(Work order): Every line below that includes the word "interactable" needs to be copied.

--- Records for processing ---

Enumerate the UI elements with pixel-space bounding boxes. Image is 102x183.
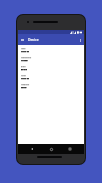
staticText: google — [21, 68, 27, 70]
staticText: Device — [28, 37, 39, 42]
staticText: angler — [21, 86, 27, 88]
staticText: Huawei — [21, 59, 28, 61]
button[interactable]: Back — [29, 146, 35, 152]
staticText: Manufacturer — [21, 56, 32, 58]
staticText: Manufacturer — [21, 56, 32, 58]
button[interactable]: More options — [77, 37, 83, 43]
staticText: Name — [21, 47, 26, 49]
staticText: Nexus 6P — [21, 77, 30, 79]
staticText: Manufacturer — [21, 57, 32, 59]
staticText: Model — [21, 74, 26, 76]
staticText: Huawei — [21, 59, 28, 61]
staticText: Codename — [21, 84, 30, 86]
staticText: Model — [21, 74, 26, 76]
staticText: angler — [21, 86, 27, 88]
staticText: Nexus 6P — [21, 77, 30, 79]
button[interactable]: Brand — [18, 63, 84, 72]
staticText: Name — [21, 47, 26, 49]
staticText: Huawei — [21, 59, 28, 61]
button[interactable]: Codename — [18, 81, 84, 90]
staticText: Nexus 6P — [21, 78, 30, 80]
staticText: Nexus 6P — [21, 77, 30, 79]
staticText: angler — [21, 86, 27, 88]
staticText: Nexus 6P — [21, 50, 30, 52]
staticText: Name — [21, 48, 26, 50]
button[interactable]: Open navigation menu — [19, 37, 25, 43]
button[interactable]: Model — [18, 72, 84, 81]
staticText: google — [21, 69, 27, 71]
staticText: Codename — [21, 83, 30, 85]
button[interactable]: Name — [18, 45, 84, 54]
button[interactable]: Recent apps — [67, 146, 73, 152]
staticText: angler — [21, 87, 27, 89]
staticText: Nexus 6P — [21, 50, 30, 52]
staticText: Codename — [21, 83, 30, 85]
staticText: Nexus 6P — [21, 51, 30, 53]
button[interactable]: Home — [48, 146, 54, 152]
staticText: Brand — [21, 65, 26, 67]
staticText: Nexus 6P — [21, 50, 30, 52]
button[interactable]: Manufacturer — [18, 54, 84, 63]
staticText: Brand — [21, 66, 26, 68]
staticText: google — [21, 68, 27, 70]
staticText: Huawei — [21, 60, 28, 62]
staticText: Brand — [21, 65, 26, 67]
button[interactable]: Open navigation menu — [18, 34, 84, 45]
staticText: google — [21, 68, 27, 70]
staticText: Model — [21, 75, 26, 77]
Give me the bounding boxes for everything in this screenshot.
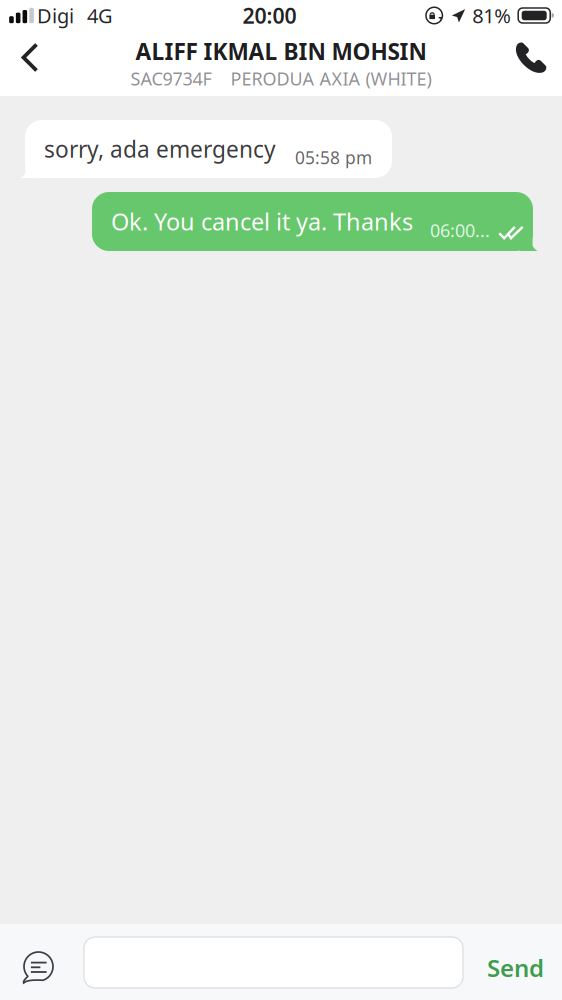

---

(Result for this exercise):
button[interactable]: Back — [29, 146, 35, 152]
button[interactable]: More options — [77, 37, 83, 43]
button[interactable]: Brand — [18, 63, 84, 72]
button[interactable]: Codename — [18, 81, 84, 90]
button[interactable]: Open navigation menu — [19, 37, 25, 43]
button[interactable]: Model — [18, 72, 84, 81]
button[interactable]: Name — [18, 45, 84, 54]
button[interactable]: Recent apps — [67, 146, 73, 152]
button[interactable]: Home — [48, 146, 54, 152]
button[interactable]: Manufacturer — [18, 54, 84, 63]
button[interactable]: Open navigation menu — [18, 34, 84, 45]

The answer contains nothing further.